Please write out all the data that follows exactly, without the pictures.

(Excerpted data begins)

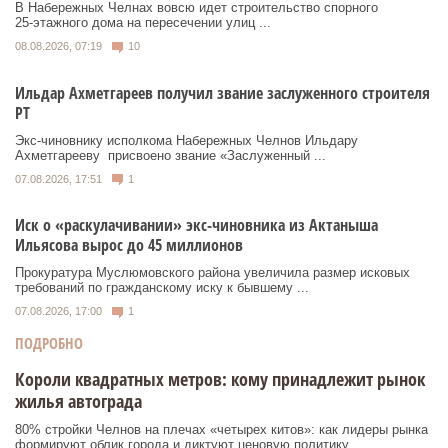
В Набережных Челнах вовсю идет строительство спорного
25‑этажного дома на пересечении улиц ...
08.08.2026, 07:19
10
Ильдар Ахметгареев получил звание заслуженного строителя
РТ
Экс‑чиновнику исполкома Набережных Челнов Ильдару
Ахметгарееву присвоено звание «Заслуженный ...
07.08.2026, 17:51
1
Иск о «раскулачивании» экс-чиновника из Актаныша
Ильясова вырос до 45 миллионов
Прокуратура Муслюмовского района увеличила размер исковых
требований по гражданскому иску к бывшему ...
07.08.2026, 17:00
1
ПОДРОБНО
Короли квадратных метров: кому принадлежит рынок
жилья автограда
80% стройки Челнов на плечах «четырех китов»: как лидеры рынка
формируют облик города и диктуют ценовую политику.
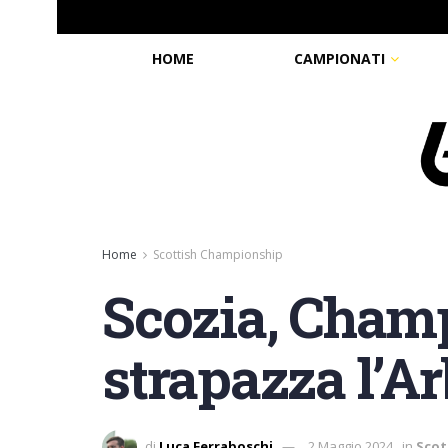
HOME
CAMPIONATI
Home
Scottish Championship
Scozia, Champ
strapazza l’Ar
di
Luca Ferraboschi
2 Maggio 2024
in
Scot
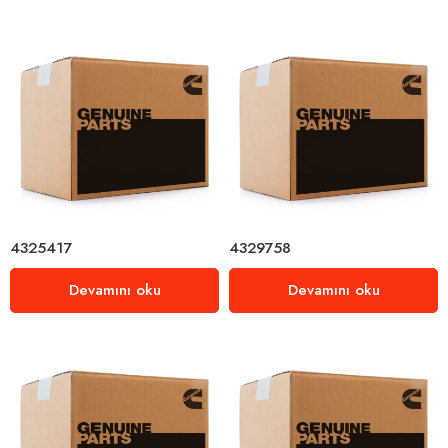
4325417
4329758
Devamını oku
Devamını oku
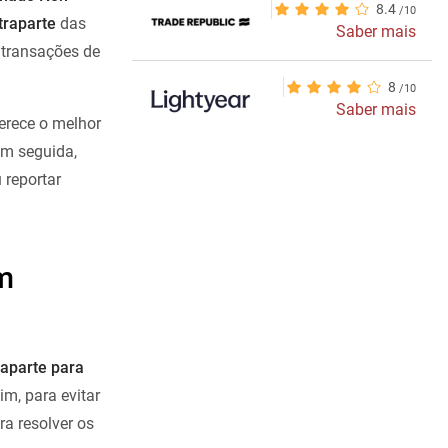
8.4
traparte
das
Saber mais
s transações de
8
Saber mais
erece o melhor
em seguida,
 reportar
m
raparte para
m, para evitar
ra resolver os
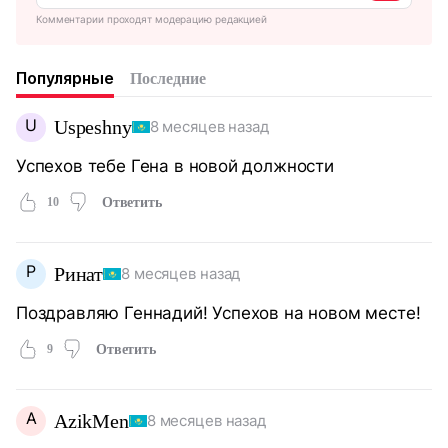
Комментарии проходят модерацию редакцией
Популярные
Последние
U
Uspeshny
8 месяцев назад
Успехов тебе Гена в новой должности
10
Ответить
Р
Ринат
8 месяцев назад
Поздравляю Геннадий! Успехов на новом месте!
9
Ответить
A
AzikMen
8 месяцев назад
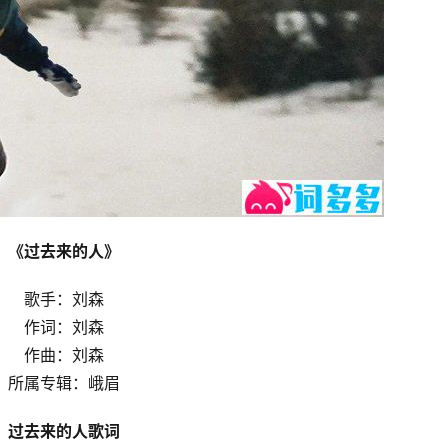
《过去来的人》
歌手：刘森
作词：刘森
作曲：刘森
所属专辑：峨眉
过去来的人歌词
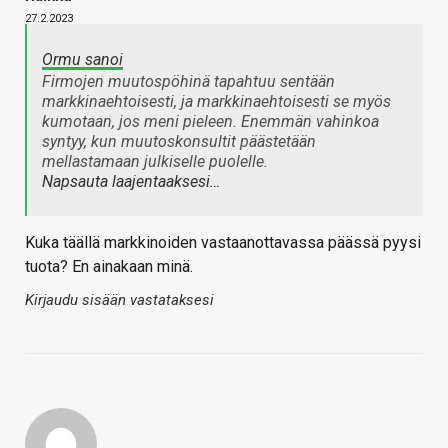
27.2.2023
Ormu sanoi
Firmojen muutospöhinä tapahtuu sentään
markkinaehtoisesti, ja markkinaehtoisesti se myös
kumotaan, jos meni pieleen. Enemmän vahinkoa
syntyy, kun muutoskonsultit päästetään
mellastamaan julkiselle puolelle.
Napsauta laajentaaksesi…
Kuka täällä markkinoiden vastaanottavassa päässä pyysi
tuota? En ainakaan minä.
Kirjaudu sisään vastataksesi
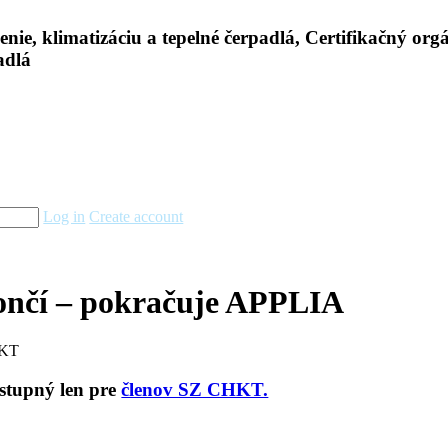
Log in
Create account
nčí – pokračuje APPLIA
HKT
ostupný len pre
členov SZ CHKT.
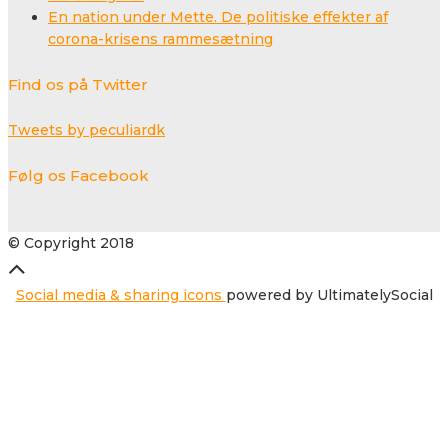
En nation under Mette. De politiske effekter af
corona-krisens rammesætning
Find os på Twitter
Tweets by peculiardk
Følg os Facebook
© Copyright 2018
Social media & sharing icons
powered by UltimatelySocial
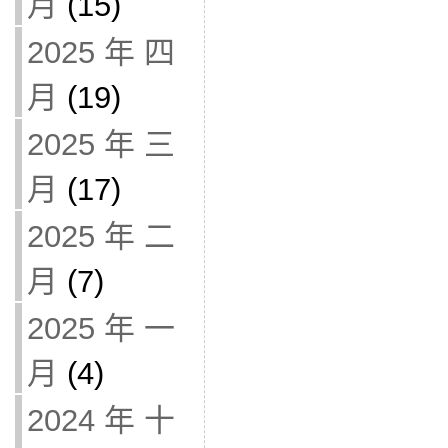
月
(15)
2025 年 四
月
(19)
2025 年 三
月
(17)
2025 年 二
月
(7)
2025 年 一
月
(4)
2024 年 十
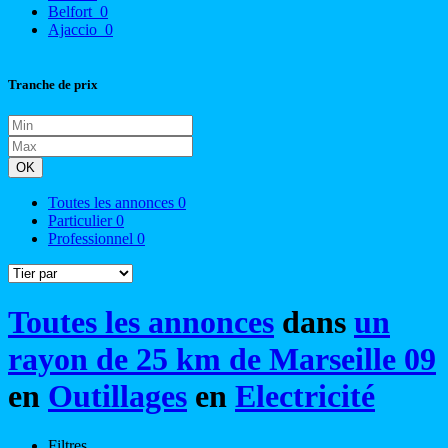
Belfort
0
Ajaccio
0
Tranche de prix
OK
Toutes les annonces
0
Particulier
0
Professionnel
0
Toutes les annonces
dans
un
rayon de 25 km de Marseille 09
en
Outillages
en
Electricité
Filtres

(Excerpted data ends)

Written reply:
В Набережных Челнах вовсю идет строительство спорного
25‑этажного дома на пересечении улиц ...
08.08.2026, 07:19
10
Ильдар Ахметгареев получил звание заслуженного строителя
РТ
Экс‑чиновнику исполкома Набережных Челнов Ильдару
Ахметгарееву присвоено звание «Заслуженный ...
07.08.2026, 17:51
1
Иск о «раскулачивании» экс-чиновника из Актаныша
Ильясова вырос до 45 миллионов
Прокуратура Муслюмовского района увеличила размер исковых
требований по гражданскому иску к бывшему ...
07.08.2026, 17:00
1
ПОДРОБНО
Короли квадратных метров: кому принадлежит рынок
жилья автограда
80% стройки Челнов на плечах «четырех китов»: как лидеры рынка
формируют облик города и диктуют ценовую политику.
HOME
CAMPIONATI
Home
Scottish Championship
Scozia, Champ
strapazza l’Ar
di
Luca Ferraboschi
2 Maggio 2024
in
Scot
4325417
4329758
Devamını oku
Devamını oku
8.4
traparte
das
Saber mais
s transações de
8
Saber mais
erece o melhor
em seguida,
 reportar
m
raparte para
m, para evitar
ra resolver os
Комментарии проходят модерацию редакцией
Популярные
Последние
U
Uspeshny
8 месяцев назад
Успехов тебе Гена в новой должности
10
Ответить
Р
Ринат
8 месяцев назад
Поздравляю Геннадий! Успехов на новом месте!
9
Ответить
A
AzikMen
8 месяцев назад
《过去来的人》
歌手：刘森
作词：刘森
作曲：刘森
所属专辑：峨眉
过去来的人歌词
27.2.2023
Ormu sanoi
Firmojen muutospöhinä tapahtuu sentään
markkinaehtoisesti, ja markkinaehtoisesti se myös
kumotaan, jos meni pieleen. Enemmän vahinkoa
syntyy, kun muutoskonsultit päästetään
mellastamaan julkiselle puolelle.
Napsauta laajentaaksesi…
Kuka täällä markkinoiden vastaanottavassa päässä pyysi
tuota? En ainakaan minä.
Kirjaudu sisään vastataksesi
Log in
Create account
nčí – pokračuje APPLIA
HKT
ostupný len pre
členov SZ CHKT.
En nation under Mette. De politiske effekter af
corona-krisens rammesætning
Find os på Twitter
Tweets by peculiardk
Følg os Facebook
© Copyright 2018
Social media & sharing icons
powered by UltimatelySocial
月
(15)
2025 年 四
月
(19)
2025 年 三
月
(17)
2025 年 二
月
(7)
2025 年 一
月
(4)
2024 年 十
Belfort
0
Ajaccio
0
Tranche de prix
OK
Toutes les annonces
0
Particulier
0
Professionnel
0
Toutes les annonces
dans
un
rayon de 25 km de Marseille 09
en
Outillages
en
Electricité
Filtres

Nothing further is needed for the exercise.